OPINION OF THE COURT

Per Curiam.

Respondent was admitted to practice by the Appellate Division, First Department, on March 11, 1974.

On August 13, 1982, respondent was convicted in the United States District Court, Southern District of Florida, upon a plea of guilty, of the crime of conspiracy to possess with intent to distribute cocaine (US Code, tit 21, § 846), a Federal felony. This is a criminal offense which if committed within this State would constitute a felony under New York law (Penal Law, § 105.10, conspiracy in the second degree, a class E felony).

A conviction under section 846 of title 21 of the United States Code requires that there be (a) an agreement by two or more persons to combine efforts for an illegal purpose (United States v Houde, 596 F2d 696, 702); and (b) an intent to agree to commit the substantive offense (United States v Tyler, 505 F2d 1329, 1332). These are the same essential elements required for a conviction under article 105 of the Penal Law (People v Schwimmer, 66 AD2d 91, affd 47 NY2d 1004).

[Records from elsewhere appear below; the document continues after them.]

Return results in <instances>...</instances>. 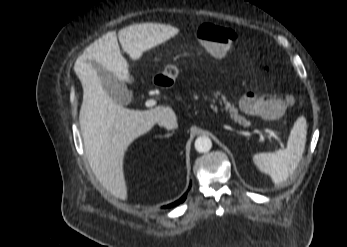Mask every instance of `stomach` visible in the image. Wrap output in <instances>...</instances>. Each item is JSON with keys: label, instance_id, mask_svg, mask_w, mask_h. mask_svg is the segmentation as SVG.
I'll return each instance as SVG.
<instances>
[{"label": "stomach", "instance_id": "stomach-1", "mask_svg": "<svg viewBox=\"0 0 347 247\" xmlns=\"http://www.w3.org/2000/svg\"><path fill=\"white\" fill-rule=\"evenodd\" d=\"M177 68L175 66L169 65L166 66L164 71L160 74L164 78H168L171 81H174L177 75Z\"/></svg>", "mask_w": 347, "mask_h": 247}]
</instances>
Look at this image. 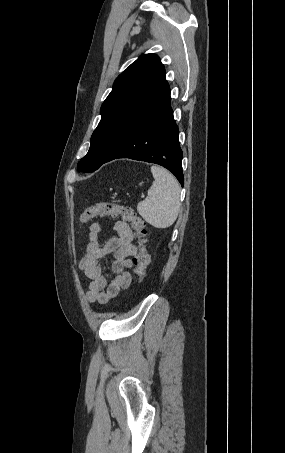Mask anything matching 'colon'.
<instances>
[{
    "mask_svg": "<svg viewBox=\"0 0 285 453\" xmlns=\"http://www.w3.org/2000/svg\"><path fill=\"white\" fill-rule=\"evenodd\" d=\"M97 216L121 217L125 221L130 222L139 245V252L133 258L134 278L138 282L144 280L150 264V255L145 245L147 234L145 222L135 214L133 208L130 206H123L108 201L98 202L93 206L85 208L80 215V222L81 224H86Z\"/></svg>",
    "mask_w": 285,
    "mask_h": 453,
    "instance_id": "obj_1",
    "label": "colon"
}]
</instances>
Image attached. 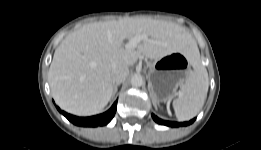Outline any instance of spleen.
Here are the masks:
<instances>
[{"instance_id": "spleen-1", "label": "spleen", "mask_w": 261, "mask_h": 150, "mask_svg": "<svg viewBox=\"0 0 261 150\" xmlns=\"http://www.w3.org/2000/svg\"><path fill=\"white\" fill-rule=\"evenodd\" d=\"M191 64L194 70L190 72L181 85L172 105L179 121L190 120L202 109L207 98L209 78L206 68L201 64L198 47L191 49Z\"/></svg>"}]
</instances>
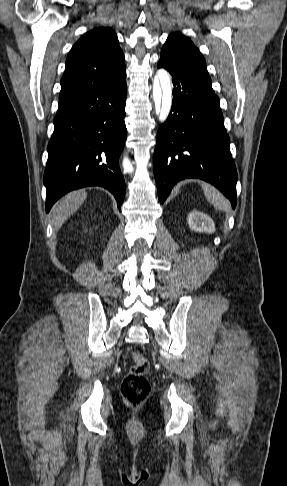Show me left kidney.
I'll return each mask as SVG.
<instances>
[{
  "mask_svg": "<svg viewBox=\"0 0 287 486\" xmlns=\"http://www.w3.org/2000/svg\"><path fill=\"white\" fill-rule=\"evenodd\" d=\"M189 228L199 233H214L216 228L213 220L203 212L191 211L187 217Z\"/></svg>",
  "mask_w": 287,
  "mask_h": 486,
  "instance_id": "obj_1",
  "label": "left kidney"
}]
</instances>
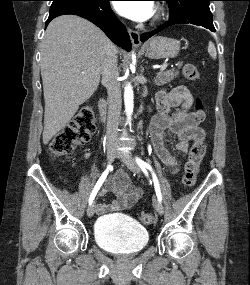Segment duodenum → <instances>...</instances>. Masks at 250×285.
<instances>
[{
	"mask_svg": "<svg viewBox=\"0 0 250 285\" xmlns=\"http://www.w3.org/2000/svg\"><path fill=\"white\" fill-rule=\"evenodd\" d=\"M106 101L104 99H101L99 102V111H100V115L102 120H104L106 118Z\"/></svg>",
	"mask_w": 250,
	"mask_h": 285,
	"instance_id": "obj_1",
	"label": "duodenum"
}]
</instances>
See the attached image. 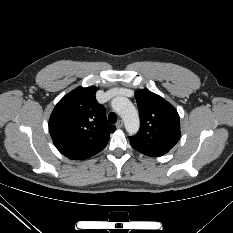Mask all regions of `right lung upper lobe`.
<instances>
[{"instance_id":"obj_1","label":"right lung upper lobe","mask_w":233,"mask_h":233,"mask_svg":"<svg viewBox=\"0 0 233 233\" xmlns=\"http://www.w3.org/2000/svg\"><path fill=\"white\" fill-rule=\"evenodd\" d=\"M97 87H79L55 106L49 132L54 145L72 160L87 159L104 149L116 127L106 119L105 108L95 98Z\"/></svg>"}]
</instances>
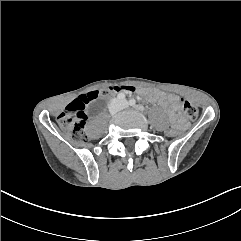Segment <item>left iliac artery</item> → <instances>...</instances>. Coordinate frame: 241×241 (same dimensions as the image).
Returning a JSON list of instances; mask_svg holds the SVG:
<instances>
[{"label":"left iliac artery","mask_w":241,"mask_h":241,"mask_svg":"<svg viewBox=\"0 0 241 241\" xmlns=\"http://www.w3.org/2000/svg\"><path fill=\"white\" fill-rule=\"evenodd\" d=\"M129 104H130L131 106H135V105H136L135 99H130V100H129ZM136 107L139 108L138 106H136Z\"/></svg>","instance_id":"obj_1"}]
</instances>
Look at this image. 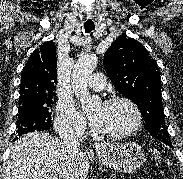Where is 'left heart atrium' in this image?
Wrapping results in <instances>:
<instances>
[{
	"label": "left heart atrium",
	"instance_id": "left-heart-atrium-1",
	"mask_svg": "<svg viewBox=\"0 0 183 179\" xmlns=\"http://www.w3.org/2000/svg\"><path fill=\"white\" fill-rule=\"evenodd\" d=\"M91 124H92V126L94 128L100 129L101 124H102V117H101V115L99 113L98 114H94L91 117Z\"/></svg>",
	"mask_w": 183,
	"mask_h": 179
}]
</instances>
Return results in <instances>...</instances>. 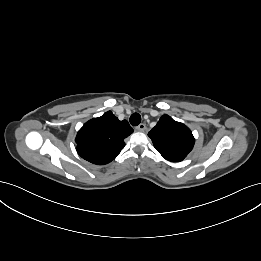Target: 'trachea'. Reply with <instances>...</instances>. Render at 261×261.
Returning <instances> with one entry per match:
<instances>
[{"label": "trachea", "mask_w": 261, "mask_h": 261, "mask_svg": "<svg viewBox=\"0 0 261 261\" xmlns=\"http://www.w3.org/2000/svg\"><path fill=\"white\" fill-rule=\"evenodd\" d=\"M140 122H141V116L139 113H133L130 116V123L132 126H137L140 124Z\"/></svg>", "instance_id": "trachea-1"}]
</instances>
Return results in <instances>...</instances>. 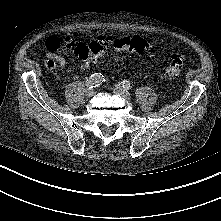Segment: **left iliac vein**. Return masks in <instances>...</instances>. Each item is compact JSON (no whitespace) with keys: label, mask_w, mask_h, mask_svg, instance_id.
Here are the masks:
<instances>
[{"label":"left iliac vein","mask_w":221,"mask_h":221,"mask_svg":"<svg viewBox=\"0 0 221 221\" xmlns=\"http://www.w3.org/2000/svg\"><path fill=\"white\" fill-rule=\"evenodd\" d=\"M114 93L120 95L124 99H129L131 97L130 93L127 91V89L123 88L120 85H117L114 88Z\"/></svg>","instance_id":"1"}]
</instances>
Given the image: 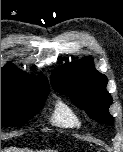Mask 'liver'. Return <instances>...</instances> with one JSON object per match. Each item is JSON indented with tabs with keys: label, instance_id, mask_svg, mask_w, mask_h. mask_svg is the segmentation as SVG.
Segmentation results:
<instances>
[{
	"label": "liver",
	"instance_id": "liver-1",
	"mask_svg": "<svg viewBox=\"0 0 123 152\" xmlns=\"http://www.w3.org/2000/svg\"><path fill=\"white\" fill-rule=\"evenodd\" d=\"M2 152H32L29 149H17V148H10V149H5Z\"/></svg>",
	"mask_w": 123,
	"mask_h": 152
}]
</instances>
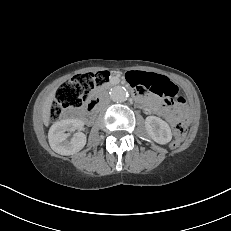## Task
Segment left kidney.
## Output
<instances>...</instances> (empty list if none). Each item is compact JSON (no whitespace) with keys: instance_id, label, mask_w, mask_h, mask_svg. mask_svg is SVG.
<instances>
[{"instance_id":"5707ae66","label":"left kidney","mask_w":231,"mask_h":231,"mask_svg":"<svg viewBox=\"0 0 231 231\" xmlns=\"http://www.w3.org/2000/svg\"><path fill=\"white\" fill-rule=\"evenodd\" d=\"M145 128L152 140L158 144H167L172 139V133L169 125L159 117L148 116L145 119Z\"/></svg>"}]
</instances>
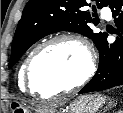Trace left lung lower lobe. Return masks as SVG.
Returning <instances> with one entry per match:
<instances>
[{
  "label": "left lung lower lobe",
  "instance_id": "left-lung-lower-lobe-1",
  "mask_svg": "<svg viewBox=\"0 0 123 113\" xmlns=\"http://www.w3.org/2000/svg\"><path fill=\"white\" fill-rule=\"evenodd\" d=\"M115 17L118 37L109 45L107 35L97 47L99 49V66L97 73L79 93H89L123 85V0H111L108 4Z\"/></svg>",
  "mask_w": 123,
  "mask_h": 113
}]
</instances>
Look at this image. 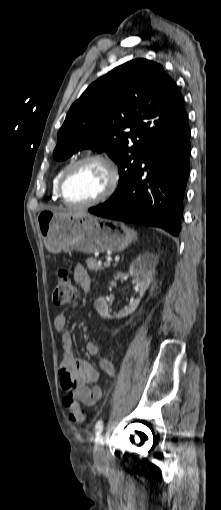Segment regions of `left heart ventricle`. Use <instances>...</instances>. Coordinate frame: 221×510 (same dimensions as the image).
<instances>
[{"label":"left heart ventricle","mask_w":221,"mask_h":510,"mask_svg":"<svg viewBox=\"0 0 221 510\" xmlns=\"http://www.w3.org/2000/svg\"><path fill=\"white\" fill-rule=\"evenodd\" d=\"M108 171L98 162L74 168L65 182V195L71 202L83 203L99 196L108 184Z\"/></svg>","instance_id":"left-heart-ventricle-1"}]
</instances>
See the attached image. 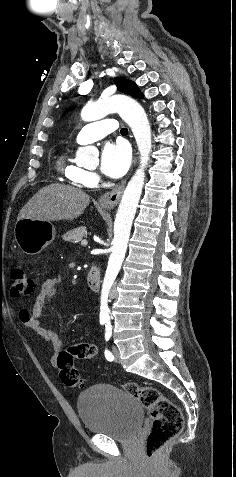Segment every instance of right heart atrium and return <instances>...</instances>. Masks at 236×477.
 <instances>
[{
	"label": "right heart atrium",
	"instance_id": "1",
	"mask_svg": "<svg viewBox=\"0 0 236 477\" xmlns=\"http://www.w3.org/2000/svg\"><path fill=\"white\" fill-rule=\"evenodd\" d=\"M98 176L95 173H89L87 184H93L97 181Z\"/></svg>",
	"mask_w": 236,
	"mask_h": 477
}]
</instances>
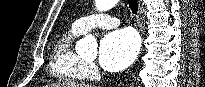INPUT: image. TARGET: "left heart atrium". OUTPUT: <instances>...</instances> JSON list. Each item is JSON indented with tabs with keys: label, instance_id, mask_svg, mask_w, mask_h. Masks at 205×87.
Returning a JSON list of instances; mask_svg holds the SVG:
<instances>
[{
	"label": "left heart atrium",
	"instance_id": "obj_1",
	"mask_svg": "<svg viewBox=\"0 0 205 87\" xmlns=\"http://www.w3.org/2000/svg\"><path fill=\"white\" fill-rule=\"evenodd\" d=\"M139 51L137 34L128 28L107 34L101 42L99 61L108 71H119L129 66Z\"/></svg>",
	"mask_w": 205,
	"mask_h": 87
}]
</instances>
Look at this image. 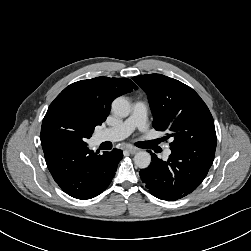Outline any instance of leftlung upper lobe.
Listing matches in <instances>:
<instances>
[{
    "label": "left lung upper lobe",
    "mask_w": 251,
    "mask_h": 251,
    "mask_svg": "<svg viewBox=\"0 0 251 251\" xmlns=\"http://www.w3.org/2000/svg\"><path fill=\"white\" fill-rule=\"evenodd\" d=\"M148 95L153 127L173 138L170 149L216 148L213 117L200 96L182 82L161 74L132 78Z\"/></svg>",
    "instance_id": "obj_1"
}]
</instances>
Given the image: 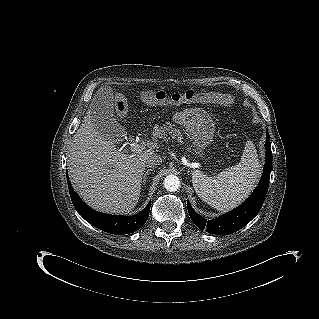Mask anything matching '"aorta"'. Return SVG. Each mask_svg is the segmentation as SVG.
I'll list each match as a JSON object with an SVG mask.
<instances>
[{
  "instance_id": "obj_1",
  "label": "aorta",
  "mask_w": 319,
  "mask_h": 319,
  "mask_svg": "<svg viewBox=\"0 0 319 319\" xmlns=\"http://www.w3.org/2000/svg\"><path fill=\"white\" fill-rule=\"evenodd\" d=\"M180 186V180L177 176L170 174L164 179V187L169 192H175Z\"/></svg>"
}]
</instances>
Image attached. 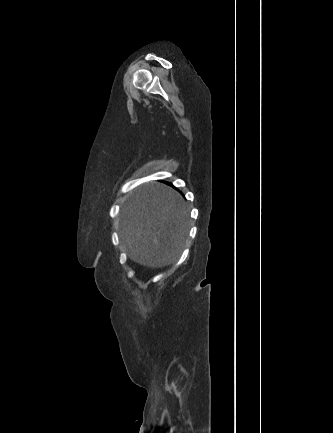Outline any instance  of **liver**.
I'll return each mask as SVG.
<instances>
[{
	"label": "liver",
	"mask_w": 333,
	"mask_h": 433,
	"mask_svg": "<svg viewBox=\"0 0 333 433\" xmlns=\"http://www.w3.org/2000/svg\"><path fill=\"white\" fill-rule=\"evenodd\" d=\"M188 225V212L180 194L152 182L139 187L123 206L119 236L131 260L161 268L177 261Z\"/></svg>",
	"instance_id": "obj_1"
}]
</instances>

*300In New York, the factor which determines the specific degree of conspiracy a conviction falls within is the substantive offense which is the object of that conspiracy. In the instant case the substantive offense is title 21 (§ 841, subd [a], par [1]) of the United States Code which provides in pertinent part: “it shall be unlawful for any person knowingly and intentionally —- (1) to * * * possess with intent to * * * distribute, or dispense, a controlled substance”. The controlled substance involved herein is cocaine, as defined by section 812 of title 21 of the United States Code and section 3306 (schedule II, subd [a], par [4]) of the New York Public Health Law, and falls within the definition of a “narcotic drug” pursuant to section 220.00 of the Penal Law. Thus, the cognizable New York substantive offense is section 220.16 of the Penal Law, a class B felony, which provides in pertinent part: “A person is guilty of criminal possession of a controlled substance in the third degree when he knowingly and unlawfully possesses: 1. A narcotic drug with intent to sell it”.

By reason of the fact that the substantive offense, alleged under Federal law, is equivalent to a B felony in New York, respondent’s Federal conspiracy conviction is equivalent to a conviction under section 105.10 of the Penal Lav/, a class E felony. As such, respondent has been automatically disbarred pursuant to section 90 (subd 4, par a) of the Judiciary Law.

Accordingly, the motion by petitioner Departmental Disciplinary Committee should be granted and respondent’s name stricken from the roll of attorneys and counselors at law.

Kupferman, J. P., Sandler, Asch, Silverman and Alexander, JJ., concur.

Respondent’s name is stricken from the roll of attorneys and counselors at law in the State of New York.